Très couru, le Sommet sur la santé a réuni plus de 750 participants, majoritairement des médecins, mais aussi des patients, d’autres professionnels de la santé et des organismes de défense ou de soutien aux patients.

Il a été l’occasion de discussions et de conférences intéressantes sur la façon de se préparer à l’avenir, de mettre à profit les progrès technologiques et de tirer avantage des innovations pour améliorer et démocratiser les soins.

L’innovation peut en effet ouvrir la voie à des soins accessibles, inclusifs et diversifiés sur le plan culturel. La technologie de son côté peut favoriser et mettre à l’avant-plan les soins axés sur le patient, ainsi qu’améliorer les services aux populations vulnérables. Enfin, patients et médecins doivent se préparer à l’afflux d’innovations.

Les participants ne sont pas près d’oublier leur rencontre avec Monsieur Chris Hadfield, premier commandant canadien de la station spatiale internationale en 2013, ou Mme Judith John, une représentante des patients dont la conférence a été un franc succès. Gestionnaire et patiente, Mme John a expliqué comment les soins eux-mêmes peuvent être « la meilleure innovation en matière de soins de santé ». Pour elle, de nombreux problèmes liés aux soins de santé pourraient être réglés en créant des liens plus solides entre les gens.  

L’innovation au cœur de l’amélioration des soins

Autre succès : le Grand Carrefour s’est révélé une vitrine fort intéressante de plusieurs innovations canadiennes en santé et en médecine. Les participants pouvaient en effet y rencontrer des innovateurs et discuter des solutions qu’ils ont su créer pour améliorer les soins aux patients.

Deux Québécois se sont notamment démarqués : le Dr Adam Hofmann, membre du conseil d’administration de l’Association médicale du Québec (AMQ), ainsi que le Dr Yanick Beaulieu, membre de l’AMQ. Le premier a lancé une application gratuite, Medmo, qui permet aux médecins de famille de poser des questions à des spécialistes, de leur demander des consultations ou encore de transmettre des renseignements relatifs à leur pratique. Le second a mis sur pied une plateforme numérique, Reacts (pour Remote Education, Augmented Communication, Training and Supervision) pour aider les médecins à échanger de l’information et des connaissances facilement. Ils peuvent ainsi envoyer des dossiers et des messages instantanés, organiser des vidéoconférences et des téléconsultations avec leurs patients – ce qui réduit le nombre de rendez-vous en personne – ou encore former, superviser et guider leurs collègues.

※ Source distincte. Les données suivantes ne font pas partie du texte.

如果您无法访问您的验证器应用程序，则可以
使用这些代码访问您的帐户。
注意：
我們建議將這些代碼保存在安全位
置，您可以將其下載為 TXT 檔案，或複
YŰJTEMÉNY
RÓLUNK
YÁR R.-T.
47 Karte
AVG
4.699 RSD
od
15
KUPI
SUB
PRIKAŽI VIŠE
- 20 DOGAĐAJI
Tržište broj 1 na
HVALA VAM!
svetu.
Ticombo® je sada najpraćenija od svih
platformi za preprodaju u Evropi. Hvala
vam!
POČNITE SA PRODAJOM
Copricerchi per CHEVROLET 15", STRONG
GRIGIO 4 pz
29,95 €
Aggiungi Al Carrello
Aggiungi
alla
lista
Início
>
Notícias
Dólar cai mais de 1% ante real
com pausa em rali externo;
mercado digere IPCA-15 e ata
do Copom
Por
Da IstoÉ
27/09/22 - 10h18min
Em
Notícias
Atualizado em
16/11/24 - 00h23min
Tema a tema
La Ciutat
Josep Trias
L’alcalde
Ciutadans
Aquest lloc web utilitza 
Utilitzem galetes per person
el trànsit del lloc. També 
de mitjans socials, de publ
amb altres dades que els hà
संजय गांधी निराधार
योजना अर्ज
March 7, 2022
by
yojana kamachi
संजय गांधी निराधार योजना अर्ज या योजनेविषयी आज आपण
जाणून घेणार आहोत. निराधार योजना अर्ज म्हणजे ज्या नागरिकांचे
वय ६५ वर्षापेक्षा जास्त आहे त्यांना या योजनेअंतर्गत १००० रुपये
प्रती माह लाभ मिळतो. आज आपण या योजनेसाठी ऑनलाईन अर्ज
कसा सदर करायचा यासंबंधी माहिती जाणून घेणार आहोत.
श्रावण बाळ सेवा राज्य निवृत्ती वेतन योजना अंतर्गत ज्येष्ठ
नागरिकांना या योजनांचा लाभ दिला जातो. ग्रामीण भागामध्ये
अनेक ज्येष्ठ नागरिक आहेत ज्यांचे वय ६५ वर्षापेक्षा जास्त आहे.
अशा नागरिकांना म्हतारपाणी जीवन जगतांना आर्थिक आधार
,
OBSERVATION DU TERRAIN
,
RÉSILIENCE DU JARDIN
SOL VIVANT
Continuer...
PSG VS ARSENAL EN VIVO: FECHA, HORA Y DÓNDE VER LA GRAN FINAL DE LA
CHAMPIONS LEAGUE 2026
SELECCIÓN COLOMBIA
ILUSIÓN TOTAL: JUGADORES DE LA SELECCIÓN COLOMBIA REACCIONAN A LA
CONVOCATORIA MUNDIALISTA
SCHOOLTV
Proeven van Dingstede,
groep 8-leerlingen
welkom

Lieu de rassemblement et de rencontres où échanger des idées et stimuler le changement, le Grand Carrefour a permis de rapprocher les participants et de poursuivre la conversation lancée sur la scène principale avec les conférenciers et les autres intervenants.

Cette nouvelle formule de sommet a su répondre aux attentes des participants qui ont autant apprécié le volet plus traditionnel de conférences et de tables rondes que le Grand carrefour.

Maintien du Conseil général

Les propositions de l’AMC en matière de gouvernance ont cependant été moins bien accueillies. Il faut dire que les médecins canadiens ont un lien très émotif avec ce qu’ils appellent leur Parlement : le Conseil général.

Lors de l’Assemblée générale, qui se déroulait le lendemain du Sommet de la santé, après beaucoup de discussions confuses autour des procédures, les membres de l’AMC ont finalement voté en faveur du maintien du Conseil général contrairement aux recommandations de l’organisation.

Le remaniement du processus électoral et des nominations n’a pas non plus atteint le seuil des deux tiers de votes favorables nécessaires à l’adoption des règlements administratifs. Finalement, une seule proposition a été adoptée, celle de rationaliser la structure du conseil d’administration notamment en réduisant le nombre de ses membres de 26 à 19.